How severe does this issue affect your experience of using Ray?
- Medium: It contributes to significant difficulty to complete my task, but I can work around it.
We are using DAGDriver to deploy a workflow consisting of multiple models.
Now we want to add another end point for health checking, just simply return 200 if DAGDriver is running OK.
However I couldn’t find from docs how to do it. I can think of indirect way of serve run multi-app, with a separate deployment for health checking. It somehow can check runtime health but not DAGDriver itself.
DAGDriver doesn’t provide a health check method out of the box. If you’re interested in this, could you submit a feature request on GitHub, so we can track it?
Assuming you have one
DAGDriver replica, you could health check it by either (1) subclassing the
DAGDriver with your own implementation that provides a health check endpoint and using that subclassed driver instead or (2) adding another deployment as you mentioned and health checking through that one.
Thank you @shrekris . Feature request was created at [Serve] Add a health check endpoint to DAGDriver · Issue #36152 · ray-project/ray · GitHub
In the mean time, we want to try subclassing DAGDriver as you commented. However, we’re new to Ray and after reading Ray internal source code, we are still not sure how to do it properly.
Could you kindly provide some pointer? Really appreciate your support.
Thanks for submitting the issue!
You could try subclassing the
DAGDriver and overwriting its
__init__ method. For instance:
from fastapi import Depends
async def __init__(self, dags, http_adapter):
super().__init__(self, dags, http_adapter)
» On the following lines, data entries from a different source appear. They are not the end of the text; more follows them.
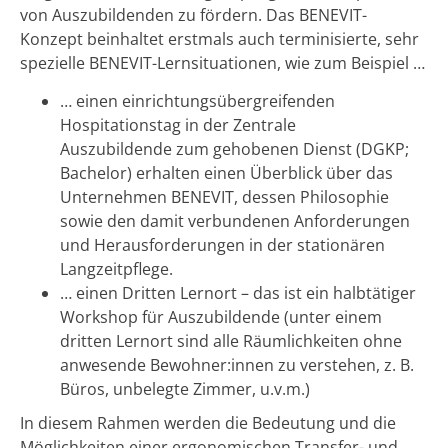
von Auszubildenden zu fördern. Das BENEVIT-
Konzept beinhaltet erstmals auch terminisierte, sehr
spezielle BENEVIT-Lernsituationen, wie zum Beispiel …
… einen einrichtungsübergreifenden
Hospitationstag in der Zentrale
Auszubildende zum gehobenen Dienst (DGKP;
Bachelor) erhalten einen Überblick über das
Unternehmen BENEVIT, dessen Philosophie
sowie den damit verbundenen Anforderungen
und Herausforderungen in der stationären
Langzeitpflege.
… einen Dritten Lernort – das ist ein halbtätiger
Workshop für Auszubildende (unter einem
dritten Lernort sind alle Räumlichkeiten ohne
anwesende Bewohner:innen zu verstehen, z. B.
Büros, unbelegte Zimmer, u.v.m.)
In diesem Rahmen werden die Bedeutung und die
Möglichkeiten einer ergonomischen Transfer- und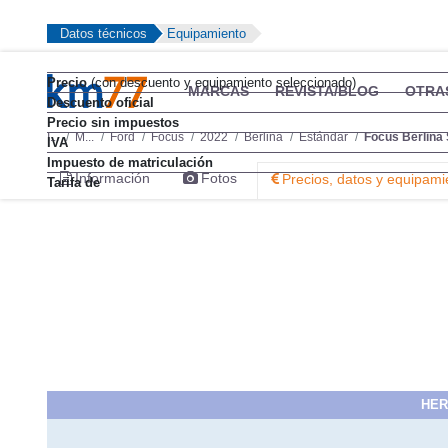
técnica
Datos técnicos
Equipamiento
Precio
(con descuento y equipamiento seleccionado)
Descuento oficial
Precio sin impuestos
IVA
Impuesto de matriculación
Tarifa de
HER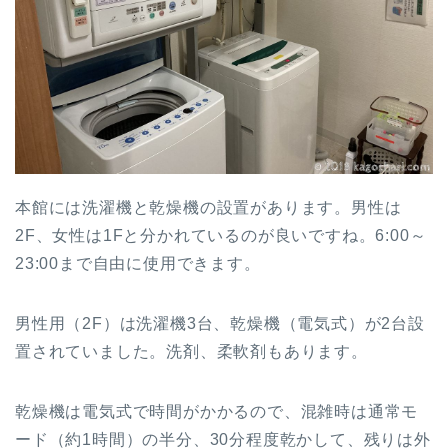
本館には洗濯機と乾燥機の設置があります。男性は
2F、女性は1Fと分かれているのが良いですね。6:00～
23:00まで自由に使用できます。
男性用（2F）は洗濯機3台、乾燥機（電気式）が2台設
置されていました。洗剤、柔軟剤もあります。
乾燥機は電気式で時間がかかるので、混雑時は通常モ
ード（約1時間）の半分、30分程度乾かして、残りは外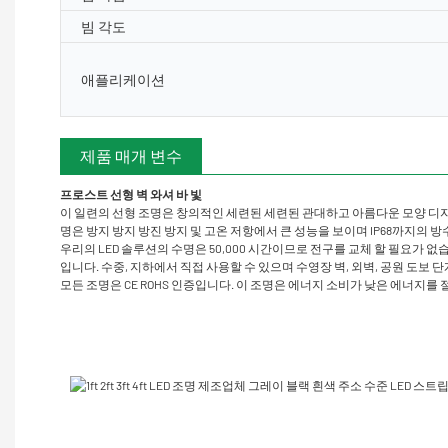
빔 각도
애플리케이션
제품 매개 변수
프로스트 선형 벽 와셔 바 빛
이 일련의 선형 조명은 창의적인 세련된 세련된 관대하고 아름다운 모양 디자
명은 방지 방지 방진 방지 및 고온 저항에서 큰 성능을 보이며 IP68까지의 방
우리의 LED 솔루션의 수명은 50,000 시간이므로 전구를 교체 할 필요
입니다. 수중, 지하에서 직접 사용할 수 있으며 수영장 벽, 외벽, 공원 도보 단
모든 조명은 CE ROHS 인증입니다. 이 조명은 에너지 소비가 낮은 에너지를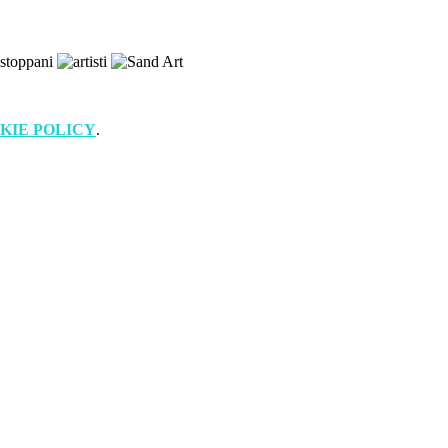
KIE POLICY
.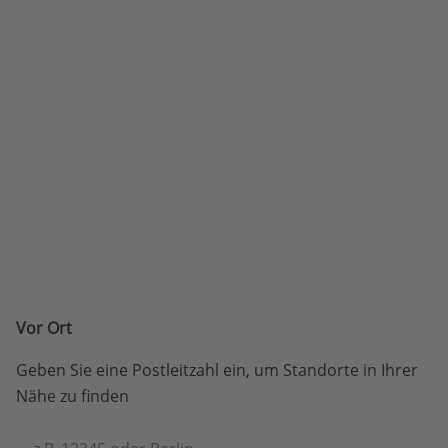
Vor Ort
Geben Sie eine Postleitzahl ein, um Standorte in Ihrer
Nähe zu finden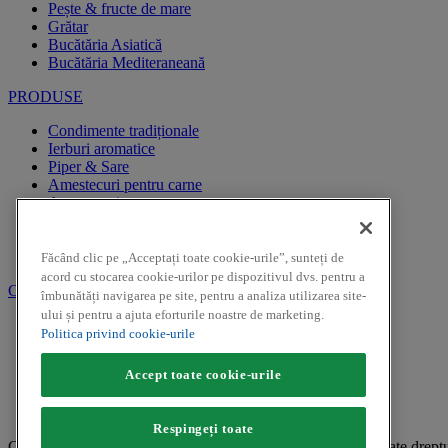
Pește & fructe de mare
Grătar
Bucătăria Asiatică
Bucătăria Mediteraneană
PRODUSE
Condimente tradiționale
Ierburi aromatice
Piper & Sare
Amestecuri pentru carne
Amestecuri pentru pește
Amestecuri pentru garnituri
Specialități
Muștar
Făcând clic pe „Acceptați toate cookie-urile”, sunteți de
acord cu stocarea cookie-urilor pe dispozitivul dvs. pentru a
CAMPANII PROMOTIONALE
îmbunătăți navigarea pe site, pentru a analiza utilizarea site-
ului și pentru a ajuta eforturile noastre de marketing.
REGULAMENTE CAMPANII PROMOTIONALE
Politica privind cookie-urile
CAMPANII PROMOTIONALE
Accept toate cookie-urile
Facebook
Youtube
Instagram
Respingeți toate
Copyright ©2026 Kamis (McCormick & Company, Inc). Toate drepturile r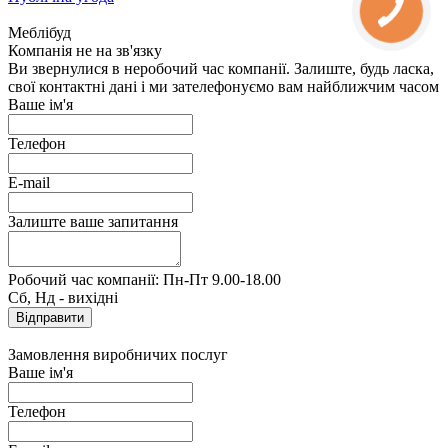
Меблібуд
Компанія не на зв'язку
Ви звернулися в неробочий час компанії. Залиште, будь ласка,
свої контактні дані і ми зателефонуємо вам найближчим часом
Ваше ім'я
Телефон
E-mail
Залиште ваше запитання
Робочий час компанії: Пн-Пт 9.00-18.00
Сб, Нд - вихідні
Замовлення виробничих послуг
Ваше ім'я
Телефон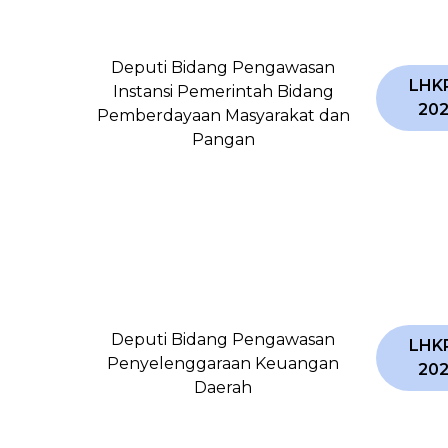
Deputi Bidang Pengawasan
LHK
Instansi Pemerintah Bidang
20
Pemberdayaan Masyarakat dan
Pangan
Deputi Bidang Pengawasan
LHK
Penyelenggaraan Keuangan
20
Daerah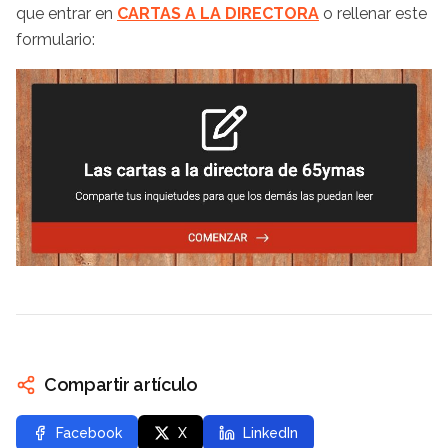
que entrar en
CARTAS A LA DIRECTORA
o rellenar este
formulario:
Compartir artículo
Facebook
X
LinkedIn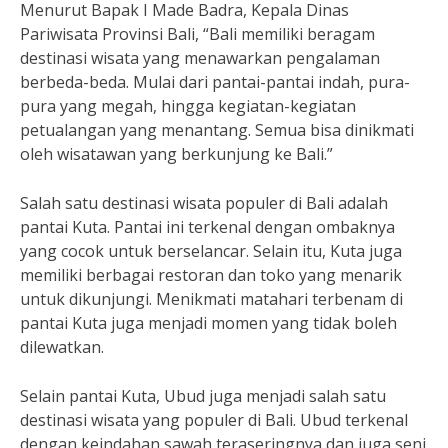
Menurut Bapak I Made Badra, Kepala Dinas
Pariwisata Provinsi Bali, “Bali memiliki beragam
destinasi wisata yang menawarkan pengalaman
berbeda-beda. Mulai dari pantai-pantai indah, pura-
pura yang megah, hingga kegiatan-kegiatan
petualangan yang menantang. Semua bisa dinikmati
oleh wisatawan yang berkunjung ke Bali.”
Salah satu destinasi wisata populer di Bali adalah
pantai Kuta. Pantai ini terkenal dengan ombaknya
yang cocok untuk berselancar. Selain itu, Kuta juga
memiliki berbagai restoran dan toko yang menarik
untuk dikunjungi. Menikmati matahari terbenam di
pantai Kuta juga menjadi momen yang tidak boleh
dilewatkan.
Selain pantai Kuta, Ubud juga menjadi salah satu
destinasi wisata yang populer di Bali. Ubud terkenal
dengan keindahan sawah teraseringnya dan juga seni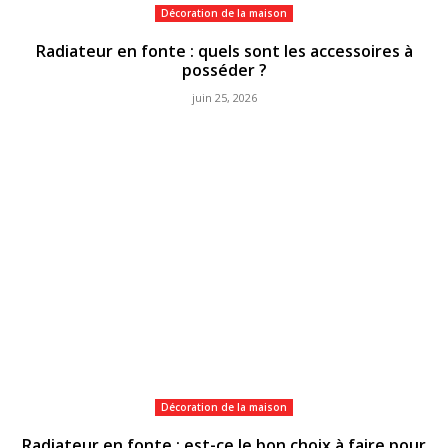
Décoration de la maison
Radiateur en fonte : quels sont les accessoires à
posséder ?
juin 25, 2026
Décoration de la maison
Radiateur en fonte : est-ce le bon choix à faire pour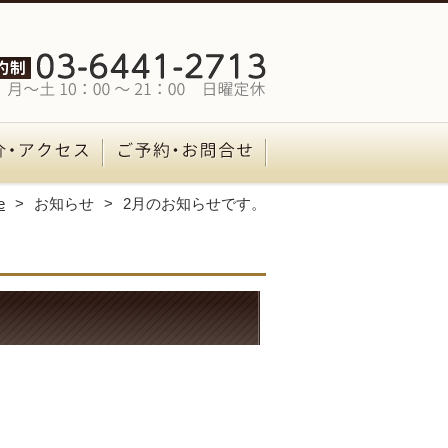
e
お知らせ
2月のお知らせです。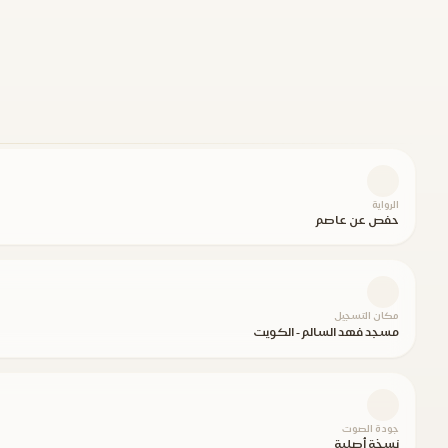
الرواية
حفص عن عاصم
مكان التسجيل
مسجد فهد السالم - الكويت
جودة الصوت
نسخة أصلية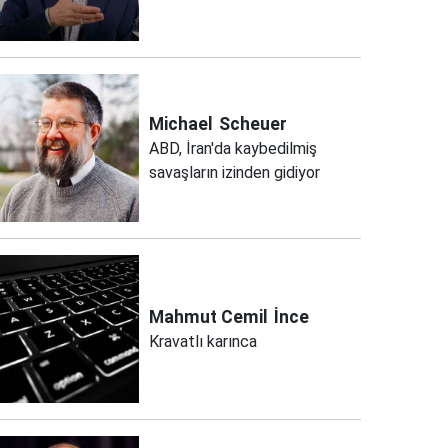
Michael
Scheuer
ABD, İran'da kaybedilmiş
savaşların izinden gidiyor
Mahmut Cemil
İnce
Kravatlı karınca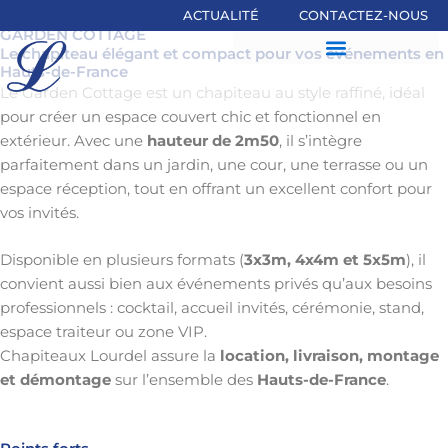
Aller
ACTUALITÉ
CONTACTEZ-NOUS
au
GARDEN COTTAGE
Le chapiteau élégant et compact pour vos événements en
contenu
Hauts-de-France
Le Garden Cottage est un chapiteau au style raffiné, idéal
pour créer un espace couvert chic et fonctionnel en
extérieur. Avec une
hauteur de 2m50
, il s’intègre
parfaitement dans un jardin, une cour, une terrasse ou un
espace réception, tout en offrant un excellent confort pour
vos invités.
Disponible en plusieurs formats (
3x3m, 4x4m et 5x5m
), il
convient aussi bien aux événements privés qu’aux besoins
professionnels : cocktail, accueil invités, cérémonie, stand,
espace traiteur ou zone VIP.
Chapiteaux Lourdel assure la
location, livraison, montage
et démontage
sur l’ensemble des
Hauts-de-France
.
async def handle_request(inp=Depends(http_adapter)):
Any request to the
"/driver-health-endpoint" route should simply return the
"healthy" string from the
DAGDriver. You can use that route as a health check endpoint.
Thank you. It looks good for our purpose, will test it out.
Thank you for the awesome discussion. I’m facing the same issue too!
I’ve tried to follow you subclass example, but no matter what I tried, just need to subclass
DAGDriver leads to this error, can you guide me how to get pass through it? Thank you
RuntimeError: The Deployment constructor should not be called directly. Use `@serve.deployment` instead.
Ah I see, that’s because the
DAGDriver is decorated with
@serve.deployment in the Serve codebase. When you import it, you’re not importing the
DAGDriver; you’re importing a deployment that contains the
DAGDriver. The simplest workaround is to copy and paste the
DAGDriver code into your own codebase, remove the decorator, and subclass it there.